Scan the data below and state how many of its lines contain the word "Лига", giving only the figure.

Data to examine:
Segment Open
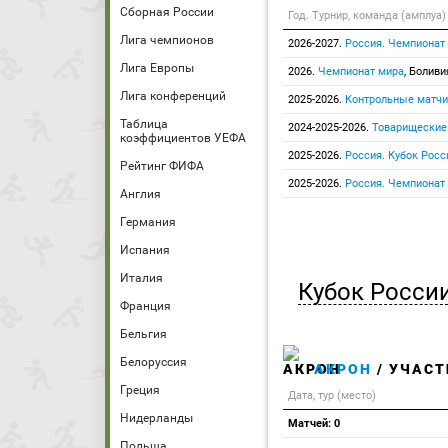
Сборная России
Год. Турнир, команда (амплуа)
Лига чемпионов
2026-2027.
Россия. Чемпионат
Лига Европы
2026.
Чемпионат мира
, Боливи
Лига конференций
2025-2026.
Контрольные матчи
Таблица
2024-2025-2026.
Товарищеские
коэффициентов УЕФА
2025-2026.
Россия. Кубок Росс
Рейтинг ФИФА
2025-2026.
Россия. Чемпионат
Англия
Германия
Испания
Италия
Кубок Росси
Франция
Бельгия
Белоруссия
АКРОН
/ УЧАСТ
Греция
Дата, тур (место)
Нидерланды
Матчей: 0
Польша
Segment Closed
Segment Open
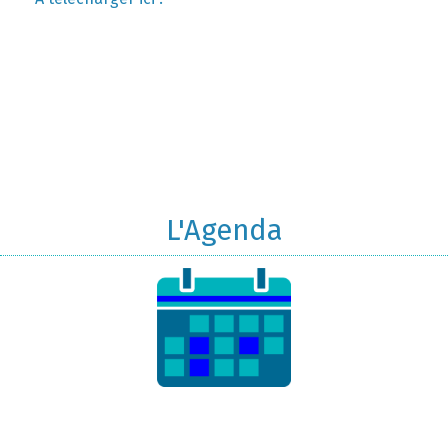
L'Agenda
Segment Closed
Segment Open
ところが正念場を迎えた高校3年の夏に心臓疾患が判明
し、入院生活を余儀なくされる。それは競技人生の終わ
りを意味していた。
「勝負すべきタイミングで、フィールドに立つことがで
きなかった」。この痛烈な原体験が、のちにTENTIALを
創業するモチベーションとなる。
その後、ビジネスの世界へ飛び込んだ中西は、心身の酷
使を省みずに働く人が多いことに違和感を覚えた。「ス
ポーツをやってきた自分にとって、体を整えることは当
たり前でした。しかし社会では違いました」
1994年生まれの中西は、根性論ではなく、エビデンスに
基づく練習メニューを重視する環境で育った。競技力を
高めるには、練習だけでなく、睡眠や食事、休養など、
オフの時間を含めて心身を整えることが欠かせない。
Segment Closed
Result:
3